▶ _WORK TASK_: Transcribe exactly the lines below that begin at the line with "alphabet anglais, lettres" and stop after the line with "Prakiraan Cuaca Jabodetabek", leaving out every picture.
※
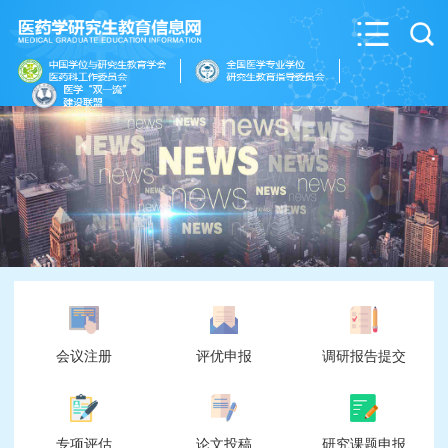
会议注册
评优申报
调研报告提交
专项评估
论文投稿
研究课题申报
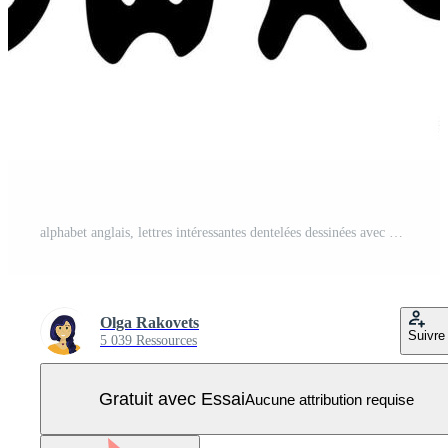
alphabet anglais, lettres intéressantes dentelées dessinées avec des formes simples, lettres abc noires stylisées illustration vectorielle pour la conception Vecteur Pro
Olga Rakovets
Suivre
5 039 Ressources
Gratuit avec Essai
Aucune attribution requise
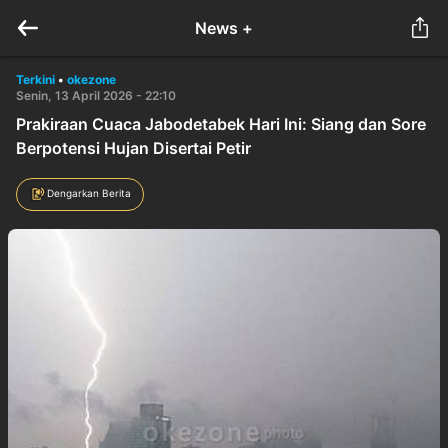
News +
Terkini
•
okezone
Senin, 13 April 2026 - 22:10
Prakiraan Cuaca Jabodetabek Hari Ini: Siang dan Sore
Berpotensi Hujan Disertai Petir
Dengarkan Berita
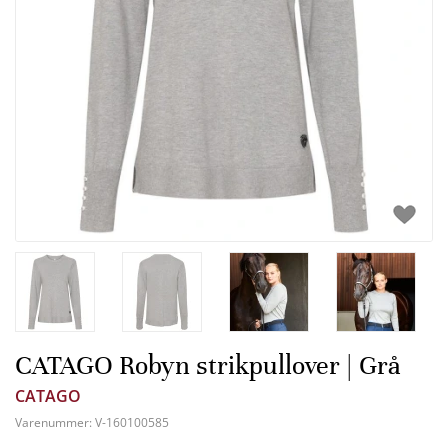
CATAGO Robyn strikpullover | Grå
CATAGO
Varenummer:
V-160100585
※
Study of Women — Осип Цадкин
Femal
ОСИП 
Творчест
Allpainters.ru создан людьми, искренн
※
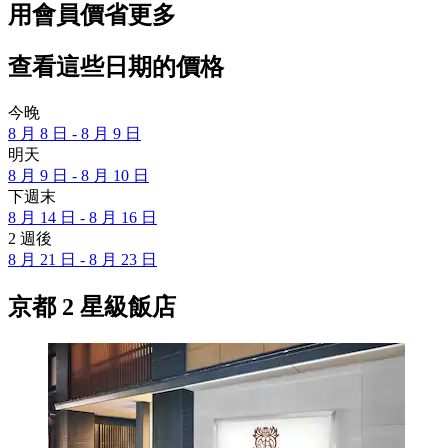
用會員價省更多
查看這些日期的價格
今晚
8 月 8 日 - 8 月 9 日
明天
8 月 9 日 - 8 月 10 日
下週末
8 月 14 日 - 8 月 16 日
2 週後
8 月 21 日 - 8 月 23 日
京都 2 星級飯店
※
▶ _WRITTEN RESPONSE_:
alphabet anglais, lettres intéressantes dentelées dessinées avec des formes simples, lettres abc noires stylisées illustration vectorielle pour la conception Vecteur Pro
Olga Rakovets
Suivre
5 039 Ressources
Gratuit avec Essai
Aucune attribution requise
News +
Terkini
•
okezone
Senin, 13 April 2026 - 22:10
Prakiraan Cuaca Jabodetabek Hari Ini: Siang dan Sore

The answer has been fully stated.